Before you make comments about SGH, you might want to consider the very different patient profile in SGH compared to say KKH. Is it sensible to compare the mortality in an oncology unit to an obstetric unit?

gigamole said...

errmm...how so? Perhaps you might want to enlighten us why you think SGH has more MRSA patients than the other general hospitals. In any case, as i understand it, this data identifies infections picked up from hospital stays rather than those having been brought it by patients.

Anonymous said...

Simple example : renal patients are easily colonized with MRSA (at least 50+ fold chance) for many reasons. SGH sees many more renal patients than anywhere else - maybe 70%+ of Singapore public hospital workload with TTSH and NUH taking up the rest. Ditto for oncology, complex orthopaedic, cardiothoracic, infectious disease, and haematology cases, where immunosuppressed patients, long stays, multiple procedures (all risk factors for MRSA) are the rule rather than the exception.

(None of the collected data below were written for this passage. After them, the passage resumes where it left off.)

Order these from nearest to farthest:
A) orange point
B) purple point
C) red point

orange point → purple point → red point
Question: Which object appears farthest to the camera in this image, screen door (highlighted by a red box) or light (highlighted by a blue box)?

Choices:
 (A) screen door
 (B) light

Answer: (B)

It's like reporting medical errors. Organizations that look error free are the most suspicious.

gigamole said...

fair 'nuff. I think those inter-hospital comparisons are actually quite silly as clearly the different institutions are apples and oranges. Plus it also depends of the individual hospital's commitment to report/collect good data. However, I am not so sure SGH patient profile is so different from NUH. (I wonder how much data massaging went into that spectacular drop? :) )

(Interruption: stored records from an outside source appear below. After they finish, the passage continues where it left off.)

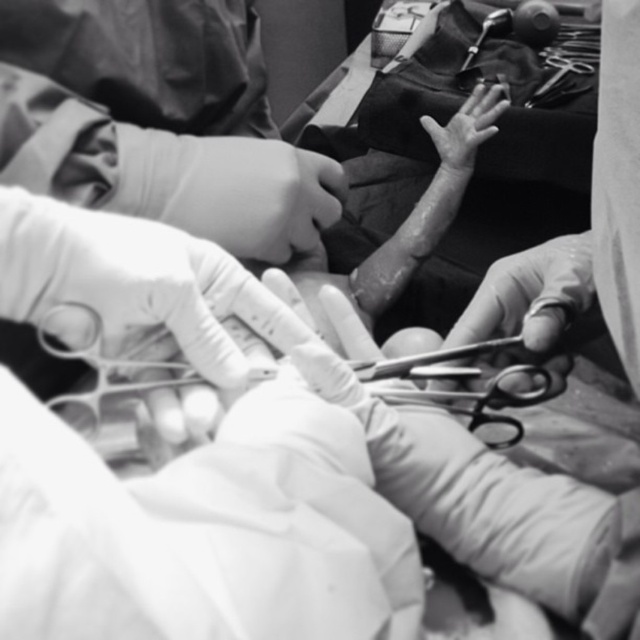 Question: Can you confirm if smooth metal scissors at center is thinner than smooth skin hand at center?

Choices:
 (A) yes
 (B) no

Answer: (A)

Question: Estimate the real-world distances between objects in this image. Which object is farther from the smooth rubber glove at center?

Choices:
 (A) smooth metal scissors at center
 (B) smooth skin hand at center

Answer: (B)

Question: Which of the following is the farthest from the observer?

Choices:
 (A) smooth rubber glove at center
 (B) smooth metal scissors at center

Answer: (A)

Question: Estimate the real-world distances between objects in this image. Which object is farther from the smooth metal scissors at center?

Choices:
 (A) smooth skin hand at center
 (B) smooth rubber glove at center

Answer: (A)

Question: Does smooth rubber glove at center have a greater width compared to smooth metal scissors at center?

Choices:
 (A) yes
 (B) no

Answer: (A)

Question: Does smooth rubber glove at center appear under smooth metal scissors at center?

Choices:
 (A) yes
 (B) no

Answer: (B)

Having said that, assuming data definitions are comparable through the years, SGH's improvement has actually been quite impressive. Perhaps just a lot more work needs to be done with respect to those high risk environments you mentioned.

auntielucia said...

Hi Giga: have u ever thought that it's noy possible to get down to 0%? Besides patient profiles, u may want to consider their income profiles, staff profiles and visitor profiles..

And personally, I m not sure if all this washing hands business (there's even a World Hand Washing Day!) isn't more psychological than effective! Consider too what all the washing does to the hands and how much tt ultimately adds to the business at skin centers!

gigamole said...

Yup, not possible to get to zero....but should aim for as low as low can go. This is clearly a multifactorial problem, but to minimize the risk of the mrsa infection hospitals, the hospital has to be very committed to finding a solution.

Although I seem to be taking a dig at the system, actually the hospitals are making a real effort to tackling the problem. From a patient's perspective though, I would really hate to be the one who picks up an mrsa going in for an otherwise innocuous surgery ... and having to pay for it.

Paul said...

Your point on the definitions was spot on!

This is an incidence rate for new infections. When admission screening is rolled out, then there are much fewer new incident infections.

I think this anomaly is being addressed by using prevalence data instead and/or the UK approach of measuring all bloodstream infections

gigamole said...

Reckon they should quickly settle on a uniform and easily understood way of tracking the data. Otherwise it will just be a set of numbers that allows the hospital to pretend to look good.